Idk FabioisNabio??? I don't know... But whatever it is add me after currently I don't have any good online games but I might get some but add me my gamertag is Jrrj15


----------



## The Sign Painter (Jun 10, 2010)

Jrrj15 said:
			
		

> Idk FabioisNabio??? I don't know... But whatever it is add me after currently I don't have any good online games but I might get some but add me my gamertag is Jrrj15


It thinks "fab" is fa g, so he can't.


----------



## Jrrj15 (Jun 10, 2010)

Nevermore said:
			
		

> Jrrj15 said:
> 
> 
> 
> ...


Oh well uhhhh

FanioisNabio
or Fanio
or UBERPWNAGEGUY1234


----------



## Zachary (Jun 10, 2010)

faab faab


----------



## -Aaron (Jun 10, 2010)

BiancarelliSoda


----------



## Mino (Jun 10, 2010)

Nevermore said:
			
		

> EffingMagnets


This.  This wins.


----------



## Jrrj15 (Jun 10, 2010)

Mino said:
			
		

> Nevermore said:
> 
> 
> 
> ...


THIS OMG YEAH

FORGET WHAT I SAID BEFORE THIS IS EPIC


----------



## Fabioisonfire (Jun 11, 2010)

Jrrj15 said:
			
		

> Mino said:
> 
> 
> 
> ...


I don't see the epic here, someone point it out.


----------



## beehdaubs (Jun 11, 2010)

Fabioisonfire said:
			
		

> Jrrj15 said:
> 
> 
> 
> ...


http://www.youtube.com/watch?v=_-agl0pOQfs

1:49.


----------



## Fabioisonfire (Jun 11, 2010)

beehdaubs said:
			
		

> Fabioisonfire said:
> 
> 
> 
> ...


Wow. While their complete and total idiocy is funny, I refuse to put anything in my GamerTag that pertains to the Insane Clown Posse, the worst 'rap' group *censored.3.0*ing ever. Great idea though, haha.

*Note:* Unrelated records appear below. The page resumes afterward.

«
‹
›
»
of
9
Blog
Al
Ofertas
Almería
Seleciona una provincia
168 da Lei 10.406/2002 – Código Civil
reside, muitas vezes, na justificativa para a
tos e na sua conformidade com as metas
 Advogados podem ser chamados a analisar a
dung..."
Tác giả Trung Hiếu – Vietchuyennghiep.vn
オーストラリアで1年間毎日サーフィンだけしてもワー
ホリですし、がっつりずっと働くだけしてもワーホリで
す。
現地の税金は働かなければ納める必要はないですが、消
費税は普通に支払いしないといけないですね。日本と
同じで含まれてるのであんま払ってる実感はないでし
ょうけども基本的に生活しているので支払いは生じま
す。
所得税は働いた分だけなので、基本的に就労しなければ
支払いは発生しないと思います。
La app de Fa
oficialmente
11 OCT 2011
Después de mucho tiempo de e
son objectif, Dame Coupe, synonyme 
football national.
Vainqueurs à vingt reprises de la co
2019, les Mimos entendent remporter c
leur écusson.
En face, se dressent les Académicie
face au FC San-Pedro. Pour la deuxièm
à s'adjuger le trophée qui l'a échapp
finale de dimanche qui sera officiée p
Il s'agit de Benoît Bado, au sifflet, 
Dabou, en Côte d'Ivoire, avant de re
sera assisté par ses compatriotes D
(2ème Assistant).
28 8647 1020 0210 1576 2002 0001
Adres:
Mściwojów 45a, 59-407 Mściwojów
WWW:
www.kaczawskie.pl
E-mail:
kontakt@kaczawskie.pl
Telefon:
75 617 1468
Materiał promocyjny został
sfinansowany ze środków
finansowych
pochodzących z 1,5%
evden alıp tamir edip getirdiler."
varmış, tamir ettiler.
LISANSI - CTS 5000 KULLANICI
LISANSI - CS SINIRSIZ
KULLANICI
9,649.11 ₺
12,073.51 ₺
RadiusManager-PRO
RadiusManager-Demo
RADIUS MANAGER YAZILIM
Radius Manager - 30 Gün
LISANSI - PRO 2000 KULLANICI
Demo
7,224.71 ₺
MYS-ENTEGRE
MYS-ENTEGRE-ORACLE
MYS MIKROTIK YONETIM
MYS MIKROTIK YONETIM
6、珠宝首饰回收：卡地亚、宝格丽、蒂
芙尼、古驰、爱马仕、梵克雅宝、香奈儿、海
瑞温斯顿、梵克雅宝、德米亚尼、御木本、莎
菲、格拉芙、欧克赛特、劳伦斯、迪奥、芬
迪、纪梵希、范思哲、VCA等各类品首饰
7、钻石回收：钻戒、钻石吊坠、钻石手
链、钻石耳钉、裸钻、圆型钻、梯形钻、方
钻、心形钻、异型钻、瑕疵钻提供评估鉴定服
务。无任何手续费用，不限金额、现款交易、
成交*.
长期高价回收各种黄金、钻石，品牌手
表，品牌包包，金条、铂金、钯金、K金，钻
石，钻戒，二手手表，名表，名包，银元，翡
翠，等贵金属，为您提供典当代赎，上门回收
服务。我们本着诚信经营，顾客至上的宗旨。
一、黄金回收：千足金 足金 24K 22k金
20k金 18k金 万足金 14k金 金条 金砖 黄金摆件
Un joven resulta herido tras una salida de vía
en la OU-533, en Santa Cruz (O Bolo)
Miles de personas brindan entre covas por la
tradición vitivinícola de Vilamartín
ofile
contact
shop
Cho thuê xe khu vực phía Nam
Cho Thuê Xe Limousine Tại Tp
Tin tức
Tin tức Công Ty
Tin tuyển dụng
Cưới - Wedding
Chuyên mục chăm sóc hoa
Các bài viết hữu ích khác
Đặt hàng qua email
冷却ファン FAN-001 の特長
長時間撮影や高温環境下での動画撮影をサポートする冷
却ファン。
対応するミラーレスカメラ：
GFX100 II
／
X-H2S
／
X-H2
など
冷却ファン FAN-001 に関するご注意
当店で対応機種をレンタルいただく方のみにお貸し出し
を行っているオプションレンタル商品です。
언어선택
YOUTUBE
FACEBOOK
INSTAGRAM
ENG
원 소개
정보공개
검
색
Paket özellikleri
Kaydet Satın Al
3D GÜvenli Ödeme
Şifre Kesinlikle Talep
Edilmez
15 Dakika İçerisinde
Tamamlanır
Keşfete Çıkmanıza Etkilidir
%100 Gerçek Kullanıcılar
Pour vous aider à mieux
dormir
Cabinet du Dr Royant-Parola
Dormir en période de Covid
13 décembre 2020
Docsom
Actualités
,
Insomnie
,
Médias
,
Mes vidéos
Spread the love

I need stuff like that, people!


----------



## ShiningJPS (Jun 11, 2010)

ThisIsFabio?


----------



## AndyB (Jun 11, 2010)

FoxtrotFrenzy
Mr Meatball

Try Fabio instead of Faabio... as they changed the rulings on certain things not too long ago.


----------



## Mino (Jun 11, 2010)

Clearly you haven't considered your best option yet: POKEFAB.

You can get real excited about trading furni with your buds in Philly!


----------



## Fabioisonfire (Jun 11, 2010)

Mino said:
			
		

> Clearly you haven't considered your best option yet: POKEFAB.
> 
> You can get real excited about trading furni with your buds in Philly!


*censored.3.0* you. And will do, Andy.


----------



## Garrett x50 cal (Jun 11, 2010)

TheDaftGamer


----------



## The Sign Painter (Jun 11, 2010)

Fabioisonfire said:
			
		

> beehdaubs said:
> 
> 
> 
> ...


Will you accept anything from the SNL spoof then?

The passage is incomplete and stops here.